What is needed is each line of the data below that holds the string "LESSON".

(Data excerpts)
%%

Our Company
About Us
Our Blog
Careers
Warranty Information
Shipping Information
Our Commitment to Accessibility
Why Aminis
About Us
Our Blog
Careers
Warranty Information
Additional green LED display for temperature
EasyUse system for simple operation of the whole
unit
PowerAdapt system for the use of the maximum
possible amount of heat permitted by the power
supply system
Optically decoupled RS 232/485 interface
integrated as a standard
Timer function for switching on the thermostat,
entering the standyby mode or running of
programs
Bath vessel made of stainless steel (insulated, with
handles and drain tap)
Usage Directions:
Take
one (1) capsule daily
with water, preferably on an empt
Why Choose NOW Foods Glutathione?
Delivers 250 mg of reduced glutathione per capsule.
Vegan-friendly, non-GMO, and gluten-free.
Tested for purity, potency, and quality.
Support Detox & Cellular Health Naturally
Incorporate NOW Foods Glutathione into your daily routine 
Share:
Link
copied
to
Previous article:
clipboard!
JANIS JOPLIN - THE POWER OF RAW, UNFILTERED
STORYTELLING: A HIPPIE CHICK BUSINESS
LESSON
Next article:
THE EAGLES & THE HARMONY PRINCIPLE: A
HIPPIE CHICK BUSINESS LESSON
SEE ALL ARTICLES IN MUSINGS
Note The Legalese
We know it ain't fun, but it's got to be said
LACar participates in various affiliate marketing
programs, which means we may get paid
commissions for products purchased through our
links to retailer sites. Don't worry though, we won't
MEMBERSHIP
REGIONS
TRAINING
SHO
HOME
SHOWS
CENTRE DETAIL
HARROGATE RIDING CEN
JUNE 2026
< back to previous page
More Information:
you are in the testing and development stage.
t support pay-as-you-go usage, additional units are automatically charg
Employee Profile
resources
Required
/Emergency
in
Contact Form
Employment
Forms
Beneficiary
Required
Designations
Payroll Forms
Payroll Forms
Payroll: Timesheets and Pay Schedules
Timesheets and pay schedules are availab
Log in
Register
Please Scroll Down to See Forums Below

%%

__Answer for the task__:
LESSON
HIPPIE CHICK BUSINESS LESSON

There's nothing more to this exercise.